I'm trying to create a regex pattern to capture information from my credit card invoice, which I can only get as a PDF. I'm copying the text to a text editor and then I use the replace tool in notepad++ to convert that copied text to a CSV one.
I'm having problem with negative values.
Given this piece of text:
16/04 RC GRACAS 2 - 0,02
SAÚDE .RECIFE
16/04 RC GRACAS 2 02/03 45,97
SAÚDE .RECIFE
The text above contains data for 2 bill data.

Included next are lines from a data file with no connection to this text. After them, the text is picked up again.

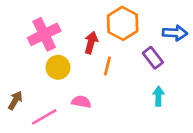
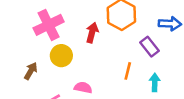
orange line: (107, 66) -> (128, 71), moved
brown arrow: (15, 100) -> (31, 71), moved

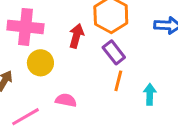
pink cross: (49, 25) -> (25, 27), turned 32
purple rectangle: (150, 47) -> (114, 52), moved

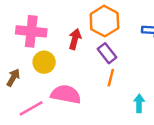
cyan arrow: (150, 94) -> (139, 103), moved
pink semicircle: (66, 100) -> (66, 94), size x1.6

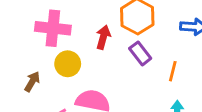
orange line: (111, 78) -> (173, 71), moved

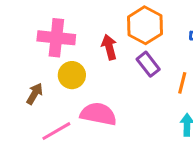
red arrow: (103, 37) -> (109, 47), turned -30

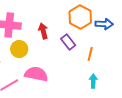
orange hexagon: (145, 25) -> (80, 17), moved

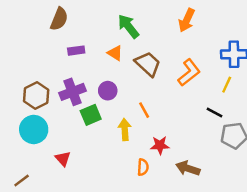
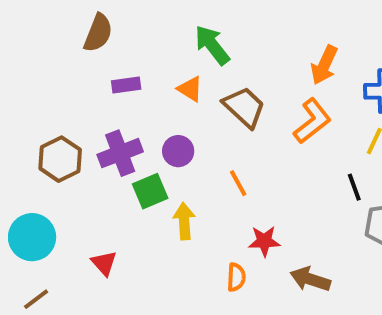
orange arrow: (187, 20) -> (324, 65), moved
black line: (215, 112) -> (354, 187), turned 42
cyan circle: (34, 129) -> (32, 237), moved
yellow arrow: (125, 129) -> (184, 221), moved

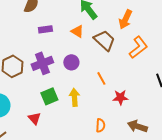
orange arrow: (324, 65) -> (125, 19), moved
green square: (150, 191) -> (49, 96), moved
red star: (264, 241) -> (120, 97), moved

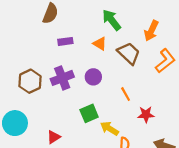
green square: (49, 96) -> (89, 113), moved
yellow arrow: (74, 97) -> (109, 128), moved, turned -54
red triangle: (34, 118) -> (54, 137), turned 40

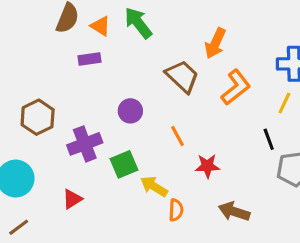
green arrow: (112, 20) -> (138, 23), moved
orange triangle: (100, 44) -> (100, 26), moved
purple cross: (62, 78) -> (85, 144), moved

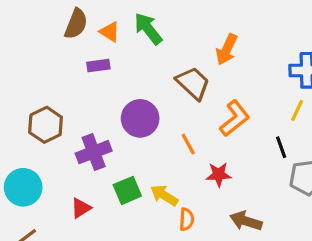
orange L-shape: (236, 87) -> (235, 118), moved
purple circle: (130, 111) -> (140, 118), size x1.5
green square: (124, 164) -> (127, 190), moved

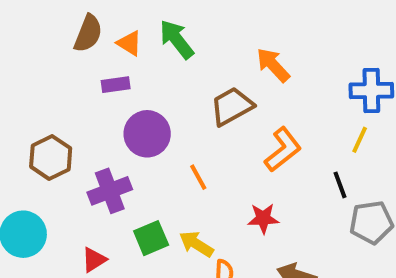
orange arrow: (227, 49) -> (273, 65), turned 112
brown trapezoid: (193, 83) -> (232, 106), turned -72
purple circle: (140, 118) -> (147, 134), moved
orange line: (188, 144) -> (198, 177), moved

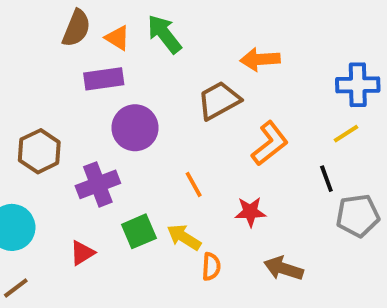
orange arrow: (273, 65) -> (260, 59), turned -51
purple rectangle: (116, 85) -> (104, 79), size x1.4
yellow line: (360, 140) -> (346, 134), turned 32
orange line: (198, 177) -> (194, 184), moved

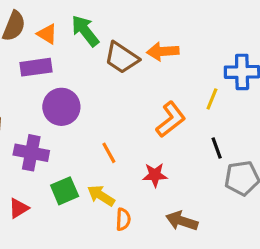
brown trapezoid: (219, 100) -> (122, 58), moved, turned -117
yellow line: (346, 134) -> (212, 99), moved, turned -35
purple cross: (98, 184) -> (31, 153), turned 32

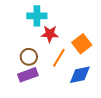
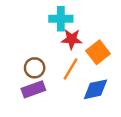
cyan cross: (37, 16) -> (61, 19), moved
red star: (50, 34) -> (72, 39), moved

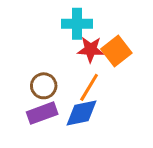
orange square: (98, 52) -> (116, 51), moved
blue diamond: (96, 89) -> (82, 113), moved

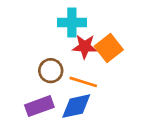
brown circle: (44, 86) -> (51, 71), moved
orange line: (89, 87) -> (83, 82), turned 76

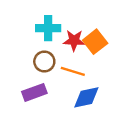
cyan cross: (72, 22) -> (48, 28), moved
blue diamond: (76, 106) -> (86, 97), moved

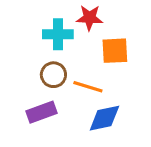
red star: (74, 40) -> (89, 18), moved
orange square: (95, 42) -> (115, 51), turned 35

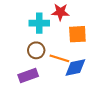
blue diamond: (104, 118) -> (75, 67), moved

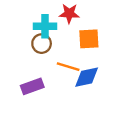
brown circle: (36, 50) -> (42, 44), moved

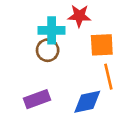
orange line: (68, 67) -> (108, 77), moved, turned 60
blue diamond: (87, 77) -> (87, 102), moved

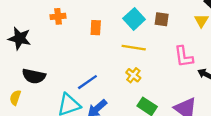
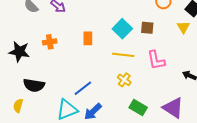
orange cross: (58, 16) -> (50, 42), moved
pink L-shape: (184, 57) -> (156, 60), moved

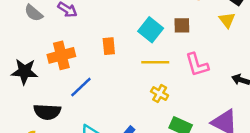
orange cross: (50, 42) -> (61, 55), size x1.5
blue line: (83, 88) -> (81, 87), moved

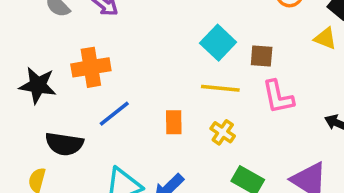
yellow triangle: (227, 20) -> (325, 38), turned -36
brown square: (182, 25) -> (262, 56), moved
orange rectangle: (109, 46) -> (174, 122), moved

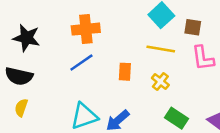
orange cross: (91, 67) -> (86, 29), moved
black semicircle: (64, 144) -> (19, 76), moved

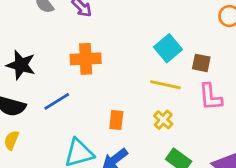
blue line: (81, 62) -> (57, 101), moved
orange rectangle: (125, 72) -> (116, 120), moved

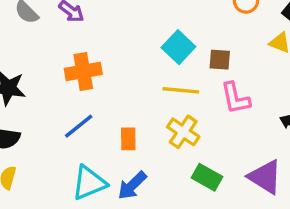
blue line: (57, 101) -> (79, 126), moved
yellow cross: (163, 120) -> (183, 132), size x1.4

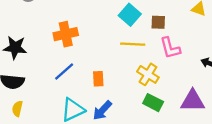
yellow cross: (183, 132) -> (148, 74), moved
purple triangle: (265, 177) -> (193, 101), turned -30

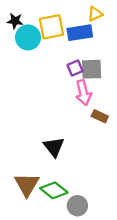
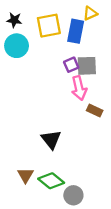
blue rectangle: (80, 33) -> (76, 31), turned -70
cyan circle: (28, 37) -> (17, 46), moved
brown triangle: (27, 185) -> (25, 175), size x0.7

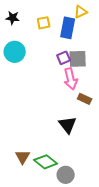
yellow square: (49, 26) -> (44, 23), size x0.6
cyan circle: (17, 46) -> (15, 52), moved
black triangle: (51, 139) -> (68, 125), moved

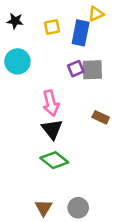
pink arrow: (71, 79) -> (51, 103), moved
black triangle: (68, 125) -> (52, 129), moved
brown triangle: (23, 157) -> (44, 208), moved
green diamond: (46, 162) -> (54, 160), moved

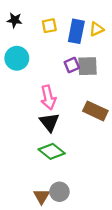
yellow triangle: (96, 14) -> (96, 29), moved
brown rectangle: (101, 117) -> (95, 111), size x1.5
gray circle: (78, 208) -> (59, 192), moved

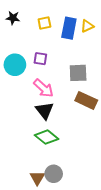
cyan circle: (17, 58) -> (15, 65), moved
purple square: (72, 65) -> (40, 59), moved, turned 32
gray square: (88, 66) -> (78, 73), moved
pink arrow: (48, 98) -> (43, 88), turned -35

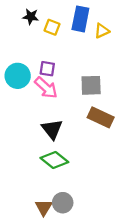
black star: (13, 18) -> (31, 17), moved
yellow square: (44, 23) -> (52, 27), turned 32
blue rectangle: (69, 28) -> (80, 19), moved
pink arrow: (43, 88) -> (46, 88), moved

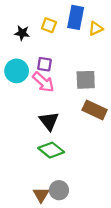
black star: (31, 17) -> (22, 33), moved

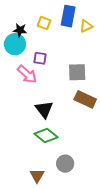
cyan circle: (17, 71) -> (15, 44), moved
pink arrow: (43, 82) -> (27, 74), moved
gray circle: (59, 190) -> (65, 164), moved

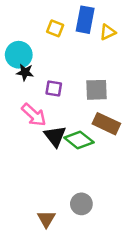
black star: (20, 30) -> (25, 72), moved
purple square: (40, 58) -> (54, 89), moved
pink arrow: (27, 74) -> (34, 115), moved
green diamond: (46, 135) -> (79, 140), moved

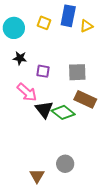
cyan circle: (19, 55) -> (14, 28), moved

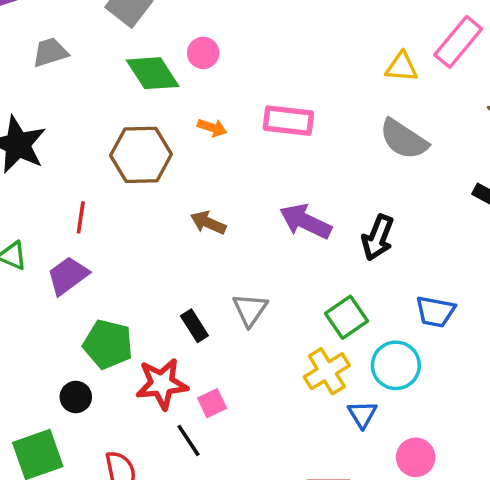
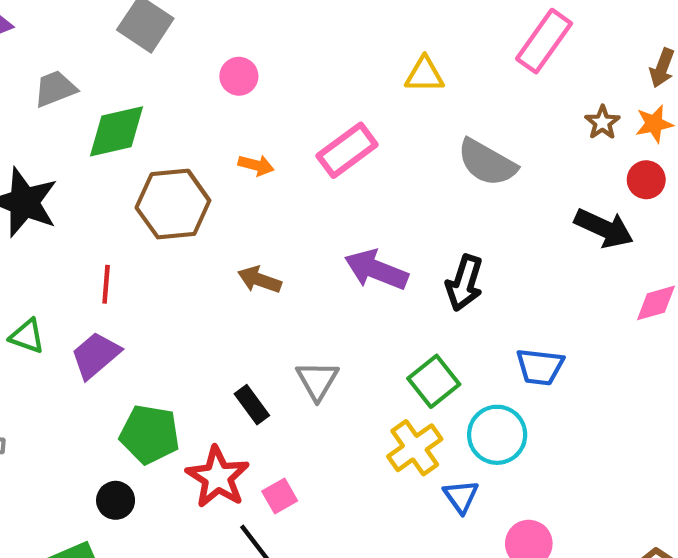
yellow triangle: (402, 67) -> (425, 75), moved
green diamond: (153, 73) -> (117, 131), moved, turned -66
pink rectangle: (288, 121) -> (347, 150), turned -39
red star: (162, 384) -> (218, 477), turned -30

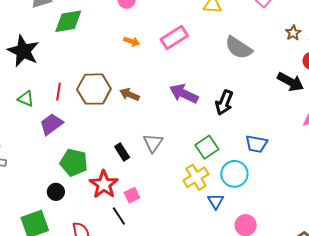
brown hexagon: (173, 204) -> (94, 89), moved
green triangle: (27, 336) -> (26, 99), moved

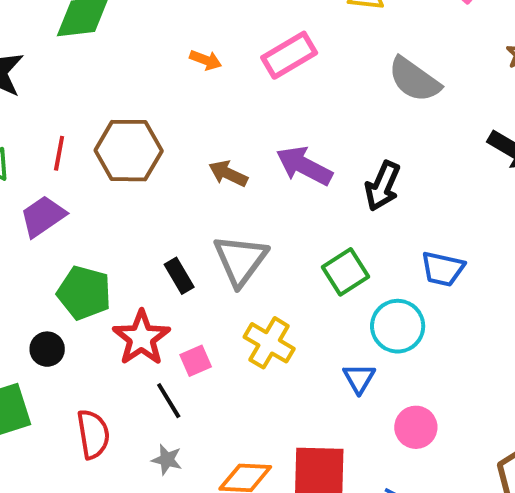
brown arrow: (130, 94) -> (228, 174), moved
gray triangle: (153, 143) -> (240, 260), size x1.4
yellow cross: (196, 177) -> (269, 343), moved, turned -30

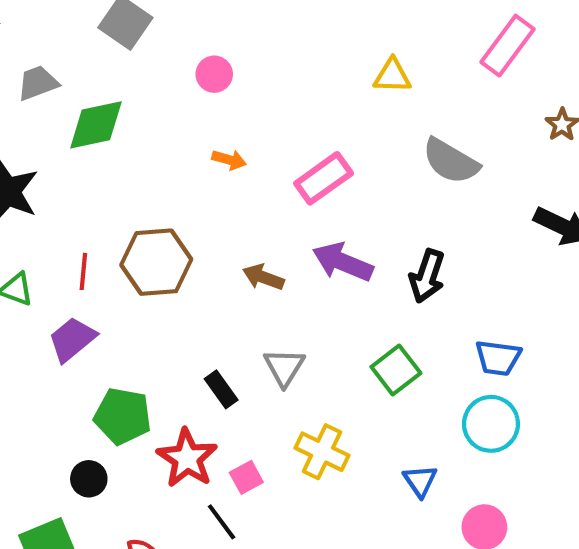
pink rectangle: (289, 55) -> (324, 178), moved
gray triangle: (240, 260) -> (284, 367), size x0.7
cyan circle: (398, 326) -> (491, 424), moved

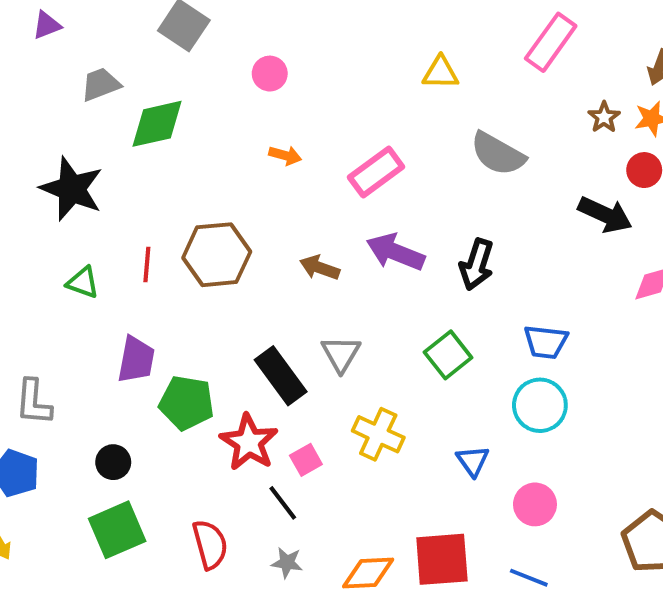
purple trapezoid: (72, 339) -> (136, 360), moved, turned 141
black rectangle: (221, 389) -> (281, 376), size x1.6
black circle: (89, 479) -> (113, 462), moved

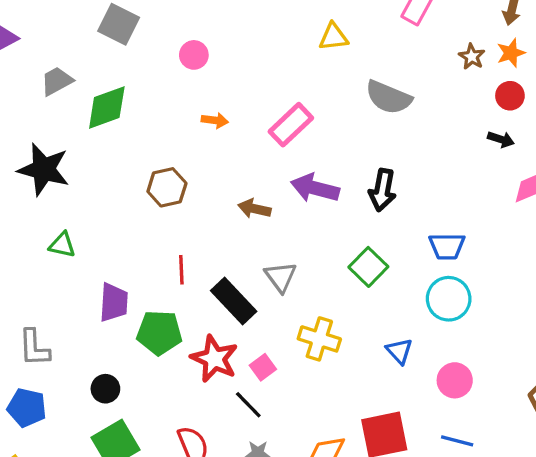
black arrow: (605, 215) -> (501, 139), moved, size x0.6
brown hexagon: (217, 255) -> (167, 187), moved, size x0.7
red line: (147, 265) -> (181, 270), moved

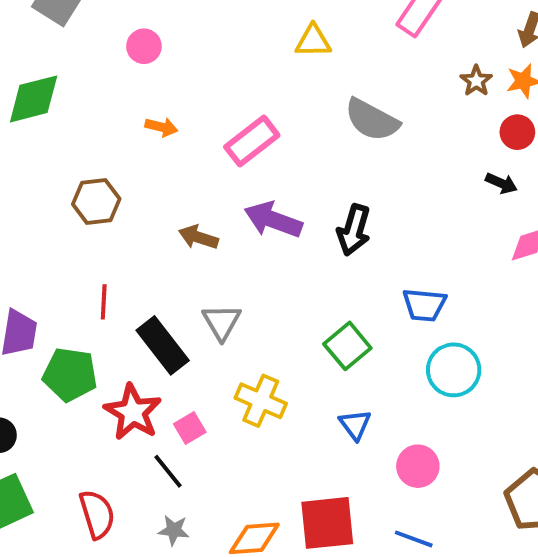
green square: (368, 267) -> (347, 346), moved
cyan circle: (449, 299) -> (454, 370), moved

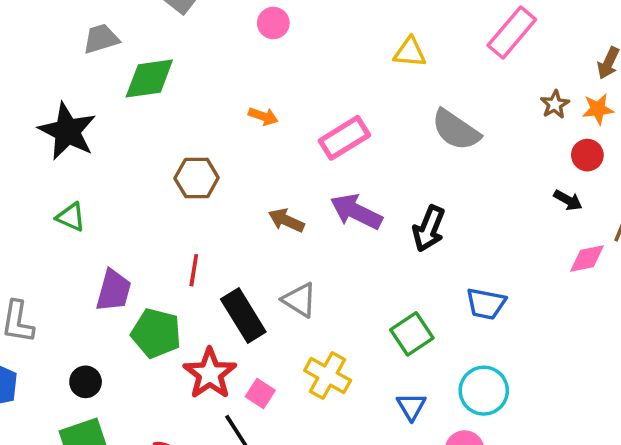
pink circle: (144, 46) -> (273, 23), moved
gray triangle: (222, 322) -> (299, 300), turned -33
cyan circle: (454, 370) -> (484, 391), moved
pink square: (190, 428) -> (260, 394), turned -32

The regex should capture the following groups in the first entry:
"16/04": date
"RC GRACAS 2": description
"-": value sign
"0,02": value
"SAÚDE .RECIFE": categories
As well as the following groups in the second entry:
"16/04": date
"RC GRACAS 2 02/03": description
"": value sign
"45,97": value
"SAÚDE .RECIFE": categories
The current regex I have is this: ^(\d{2}/\d{2})\s+(.*)\s+([-+]?)\s?(\d{1,3}(?:\.\d{3})*(?:,\d+)?)\s+(.*)?
The problem I'm having is that in the first purchase, the regex can't capture the minus sign, it becomes parte of the second group (description).
How can I change this regex to capture that sign in its own group?